Obviamente, os momentos altos desta contestação ao statu quo global, criticando o “imperialismo americano” mas também a intervenção soviética na Checoslováquia e as “insídias burguesas” dos regimes democráticos, cristalizaram-se na revolta/“revolução cultural” do Maio de 68 em França e nos seus sucedâneos: uma afirmação comunitária prolongada das classes etárias mais novas; um feminismo “triunfante”; um ecologismo que rapidamente percebeu o itinerário predador do desenvolvimento económico que estava sendo seguido; e um pacifismo que logicamente respondia ao conceito MAD (mutual destruction assured) dos “adultos responsáveis”.

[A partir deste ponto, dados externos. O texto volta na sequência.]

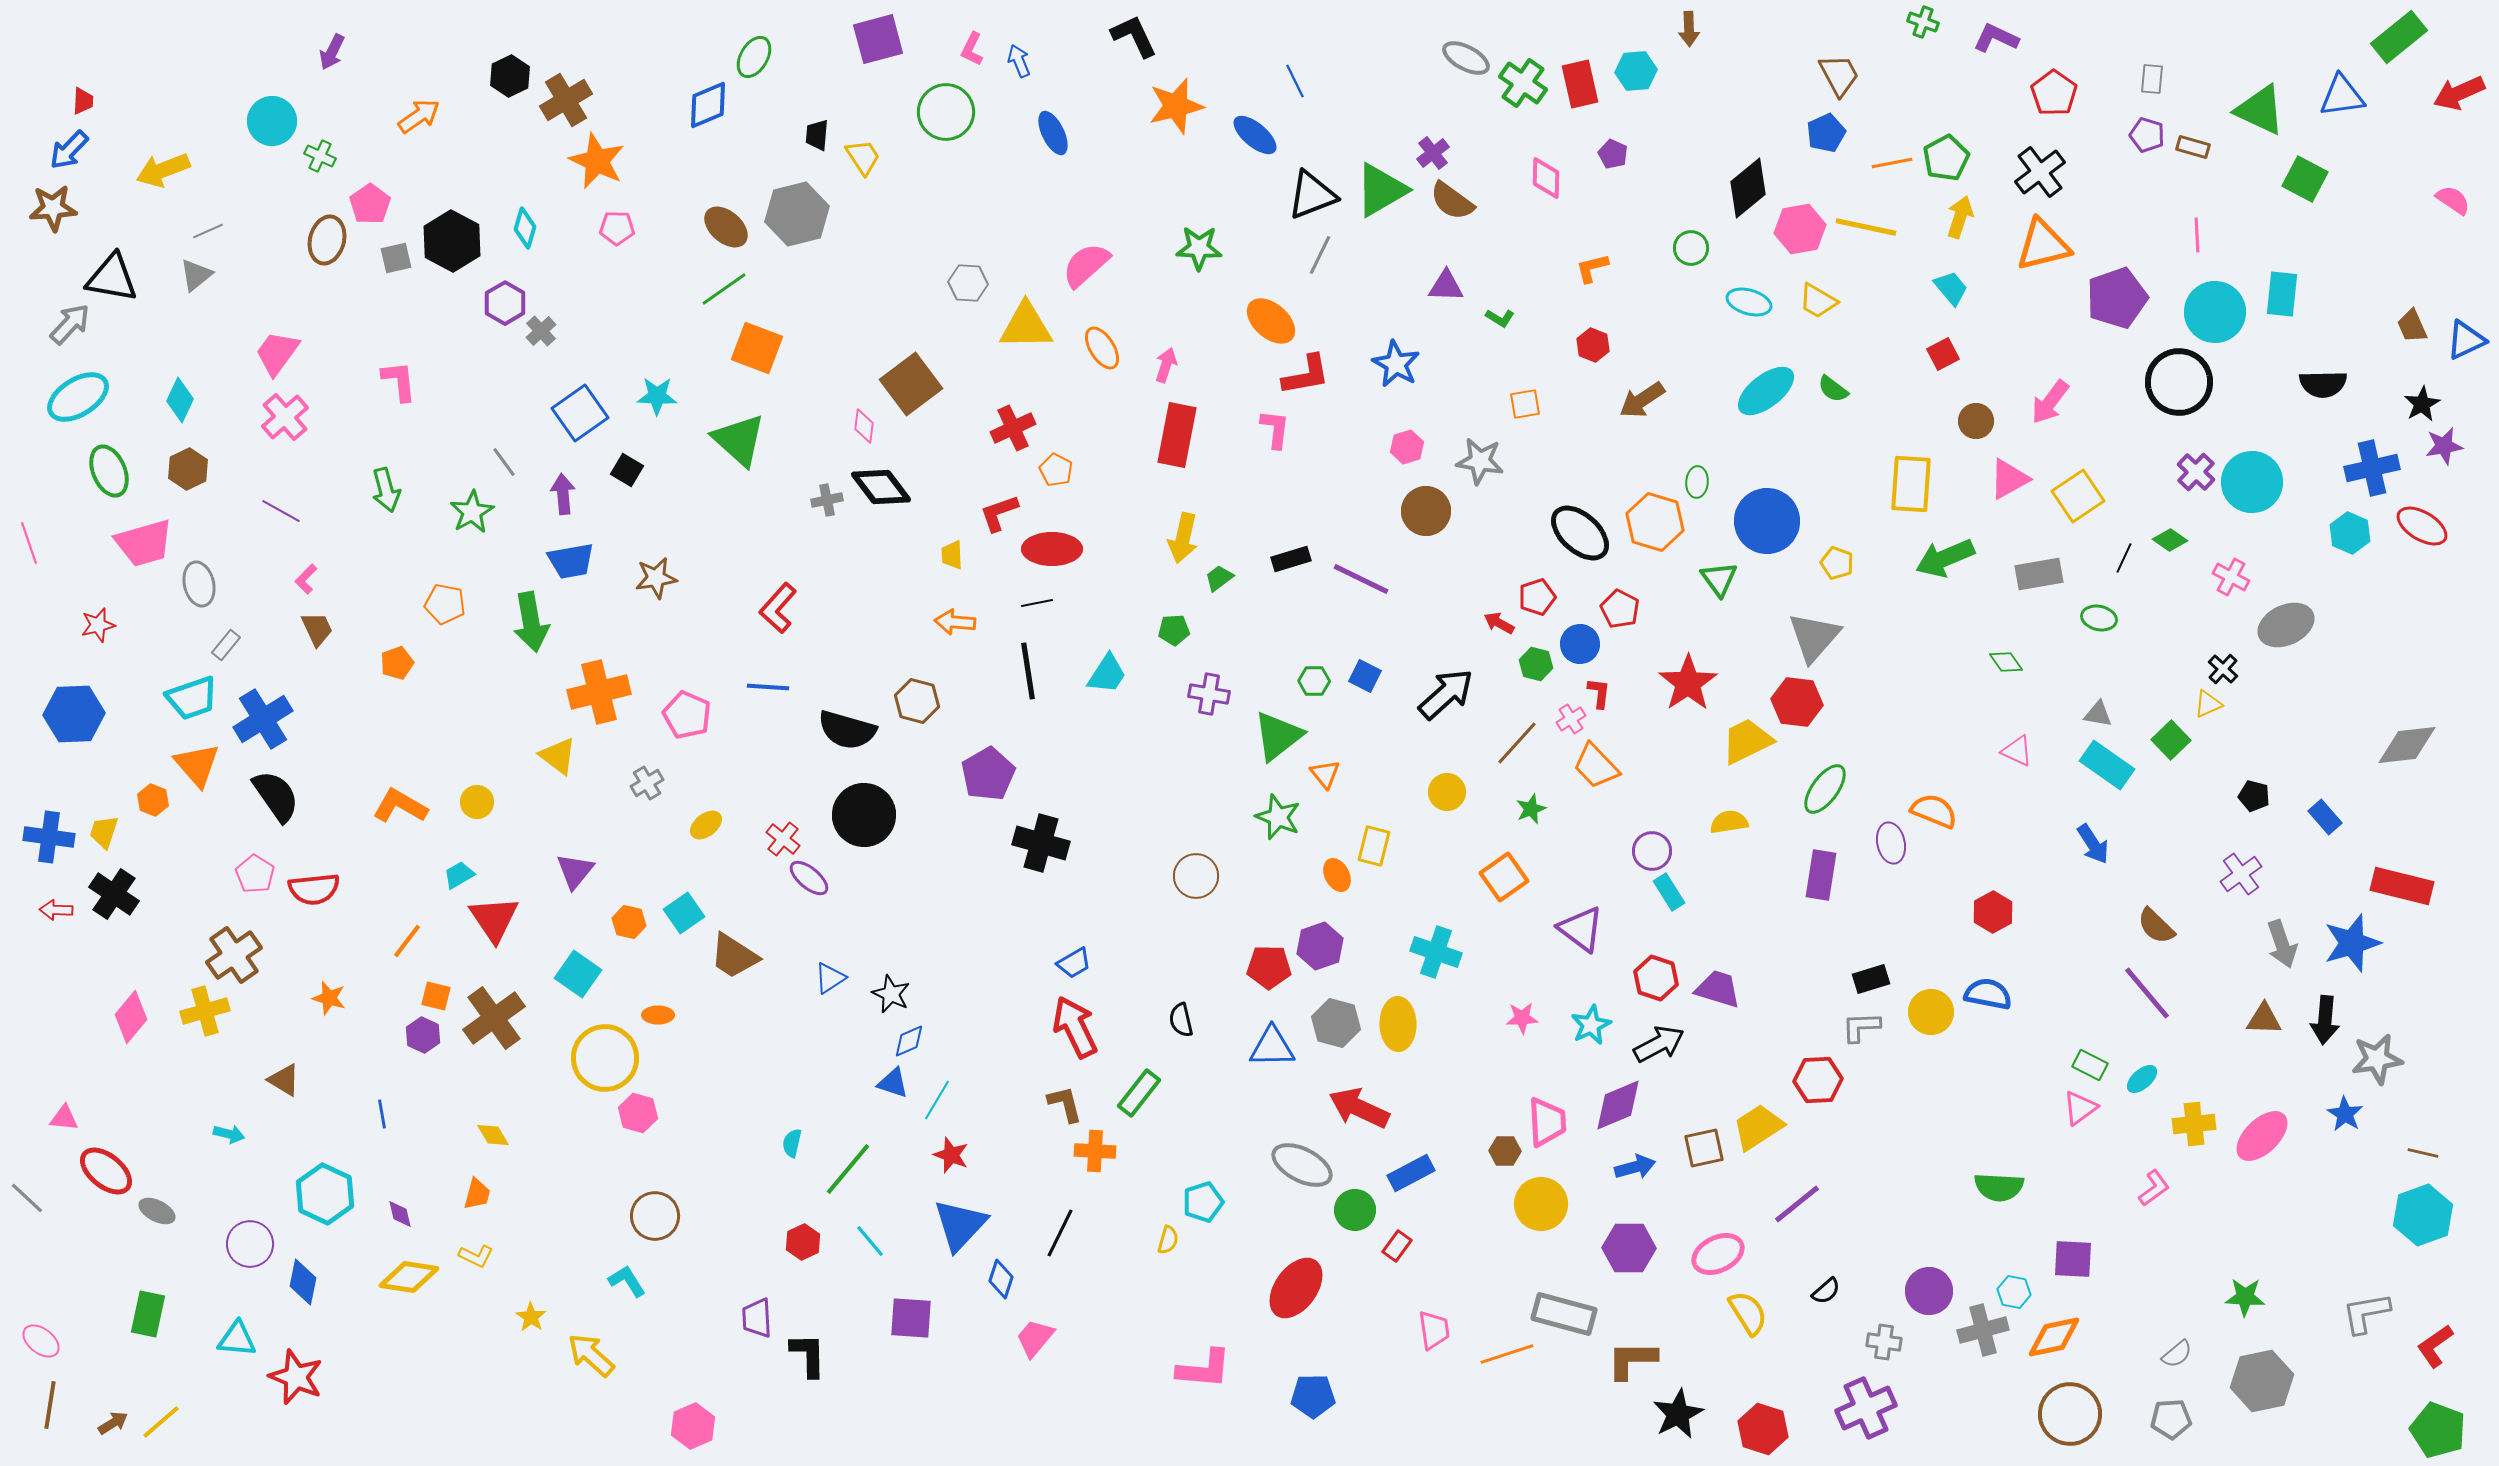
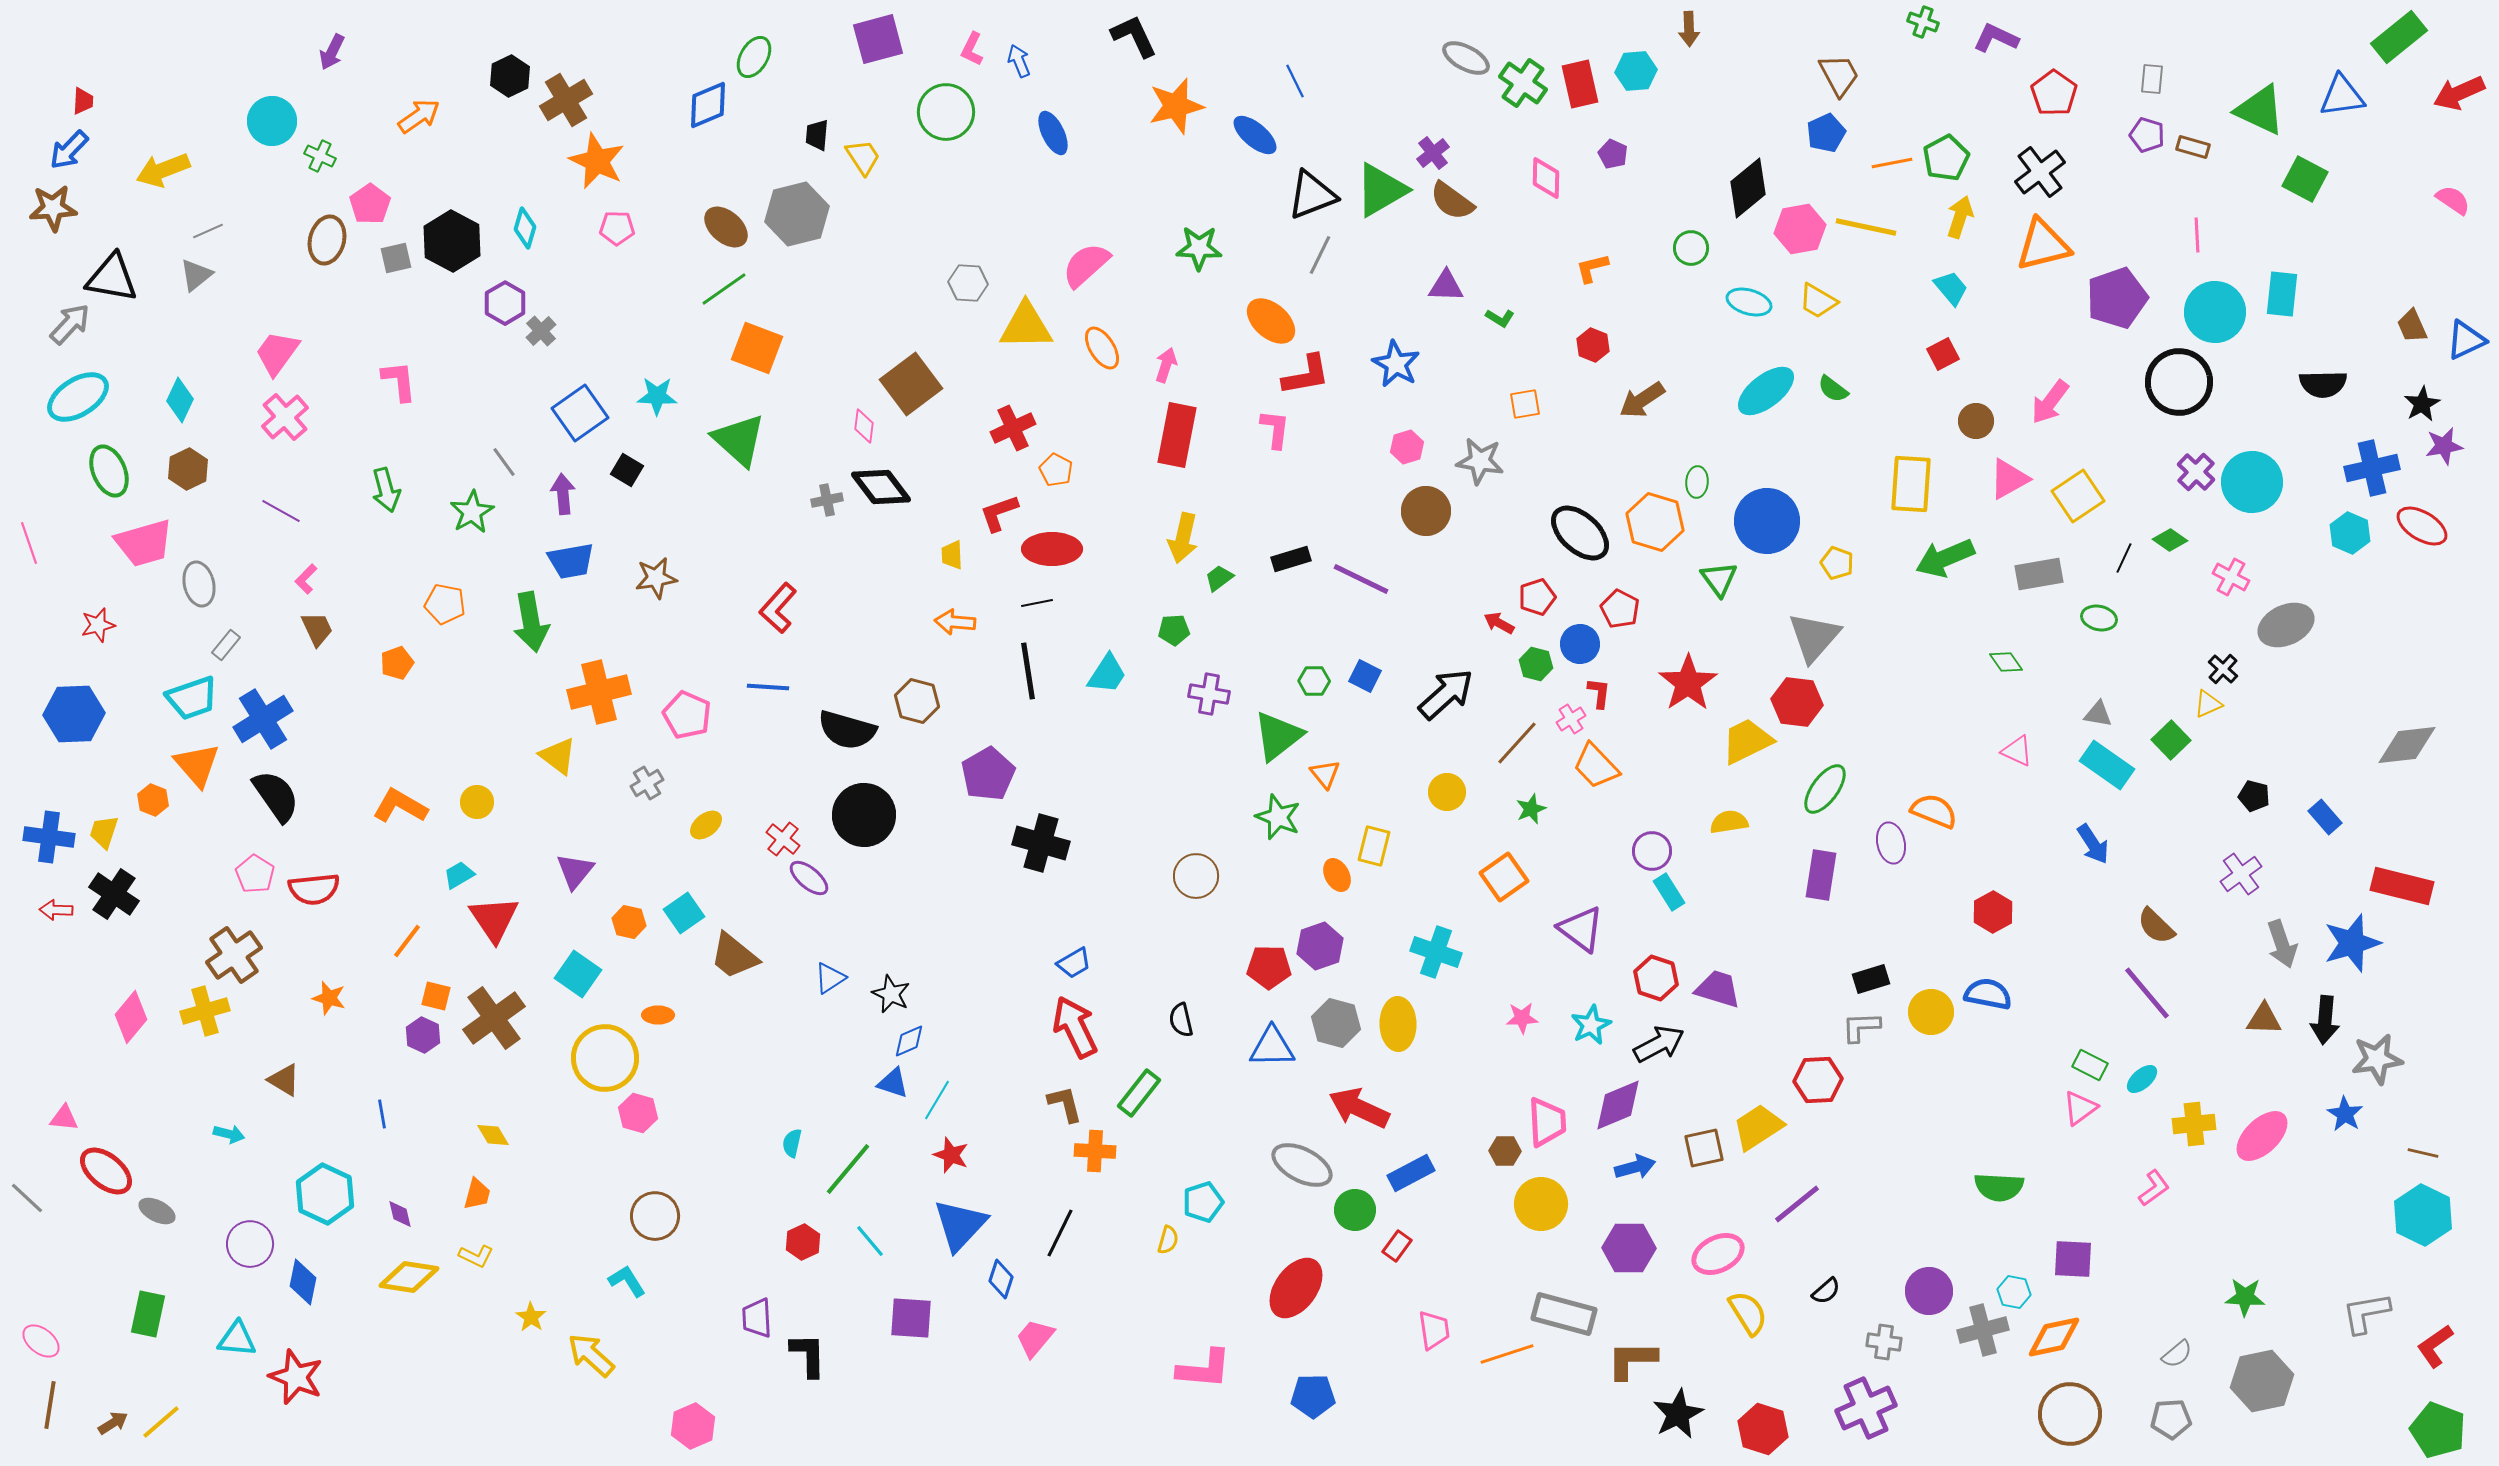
brown trapezoid at (734, 956): rotated 6 degrees clockwise
cyan hexagon at (2423, 1215): rotated 14 degrees counterclockwise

Destes diferentes temas – todos eles, porém, de alcance universal –, há um que desde logo abriu uma clivagem profunda com diversas culturas antigas presentes na Terra: o da emancipação social da mulher – sendo que talvez o islamismo seja aquela que maior resistência lhe tem oposto.

Um pouco por todo o mundo, essa “classe jovem” assumiu-se como o motor de dinâmicas de transformação social ou mesmo como a nova vanguarda revolucionária que empunhava o estandarte antes desfraldado pela “classe operária”. Inevitavelmente, porém, as características sociológicas desta comunidade identitária de novo tipo não tardaram a revelar-se, de forma internamente contraditória. O terreno havia talvez sido preparado pela ambiguidade do convite à responsabilidade individual ou talvez ao “derrotismo” que estava implícito em canções como Le Déserteur de Boris Vian, de 1954, e mais tarde se veio a confirmar com o fascínio exercido nesta juventude pela “revolução cultural” Maoista. No pós-Maio de 68, o contraste mais gritante entre estes movimentos contestatários e o universo castrense das tropas ou das polícias – como literariamente já se exprimia na obra do croata Miroslav Krleza Enterrement à Thérèsienbourg, de 1933 – aparecia aqui minado (para não dizer negado ou, talvez antes, subsumido) pela inconsciente atracção desses jovens pelo uso de artefactos de vestuário como as botas ou os treillis de combatentes US: lançando pavés contra os CRS nas ruas de Paris, imaginavam-se talvez guerrilheiros Viets a expulsar os soldados americanos da península indochinesa. Tal como sucedeu com a atracção universal pelas calças Levi-Strauss ou com a execução do Star Spangled Banner pelo Jimmy Hendrix à guitarra eléctrica no Woodstock de 1969, com uma multidão de jovens-“contra” em delírio. Sem espanto, uma parte desta insurreição-da-vida estiolou-se em vias sem saída e ilusórias emancipações, como foi o caso da droga, tema em que é bom lembrar a enorme divulgação de livros como On the Road, de Jack Kerouac, nos anos 60, ou o sucesso extraordinário de um filme como Easy Rider na década seguinte. A “liberdade sexual”, o individualismo e o narcisismo progrediram naturalmente neste meio muito rapidamente.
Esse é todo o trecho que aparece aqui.